EIF: Chineke! Orchestra

Old College Quad & Edinburgh Academy Junior School
Scheduled to appear at the Queen’s Hall during last year’s cancelled Festival, the chamber group drawn from the Chineke! Orchestra brought a shorter programme to the Old College Quad, and it did Ralph Vaughan Williams few favours. He disowned his early Piano Quintet in C minor and it is undoubtedly less played now than the Nonet by a teenage Samuel Coleridge-Taylor of a decade earlier, which has been championed by Chineke! and recently played by members of the Scottish Chamber Orchestra and pianist Tom Poster’s Kaleidoscope Collective.
Even without some poor balance in the sound mix for the quintet, it would have suffered from the comparison, the nonet having better tunes, and more sparkling rhythms. It was also clear that a few of those on the stage have a real passion for the piece, with some great playing from the winds, which included Sasha Rattle, son of conductor Sir Simon, on clarinet.
The 2021 Festival programme also brought a visit by the Chineke! Orchestra itself, although it was a very small version of it, with only double the number of players seen in the ensemble. The concert it played, under conductor William Eddins, who has a longer association with EIF, was still something of an occasion. Both works were premieres – one brand new and the other, I think, for Scotland and by Scot Judith Weir – and the composers were in the audience to acknowledge the applause.
Ayanna Witter-Johnson’s Blush, commissioned by Chineke! to accompany Weir’s woman.life.song, might almost have been marking the recent 50th anniversary of the score to the film Shaft. There were not only hints of movie score about it, but also the flavour of orchestration of the early 1970s jazz orchestras who played them. The composer made full use of a three-piece Latin rhythm section and the ensemble’s flautist had most of the lead lines.
The group expanded only slightly for the song-cycle Jessye Norman commissioned from Weir and writers Maya Angelou, Toni Morrison and Clarissa Pinkola Estes. It is not unfair to acknowledge that mezzo Andrea Baker does not have the magisterial presence of Norman, and the shifts of tone and style over the sequence make considerable demands.
Angelou’s thoughts On Youth and On Maturity frame the work and the finest poetry comes in the middle, from Toni Morrison, and is set to the most distinctive of Weir’s music. Pinkola Estes supplies the early light relief with Breasts!, the words of an “innocent wild-child” anxious to grow, set to something akin to a show-tune, with jazzy acoustic guitar, and then the later devotional texts on motherhood, its vexations rather than consolations, and the pain of losing the one who brought you into the world.

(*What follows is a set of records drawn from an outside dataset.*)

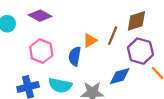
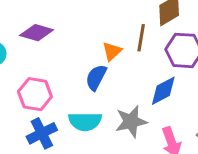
pink hexagon: (41, 51) -> (35, 94), moved
blue semicircle: (75, 56) -> (96, 77), turned 30

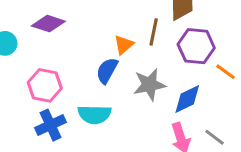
blue diamond: (163, 91) -> (187, 99), moved
gray star: (131, 121) -> (149, 85), moved

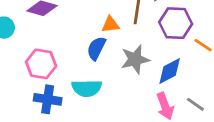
orange triangle: (124, 45) -> (110, 24), turned 36
blue cross: (51, 125) -> (48, 99), turned 36

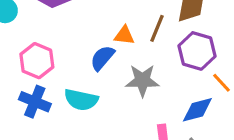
blue diamond: (170, 71) -> (197, 110), moved

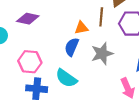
cyan semicircle: (81, 100) -> (66, 78), turned 40

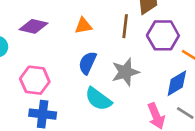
orange triangle: (81, 28) -> (83, 26), moved
cyan semicircle: (66, 78) -> (98, 99), moved

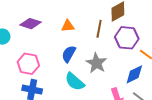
gray star: (125, 72) -> (96, 63), turned -30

There are no passengers onstage with Weir’s score, which constantly surprises, and Baker has a lot of power at her disposal even if her singing sometimes lacked the nuance the work demands. The slightly random points at which the audience chose to clap also suggested the overall shape of the work was less apparent than it might have been. For all that, I’d still be keen to hear it again.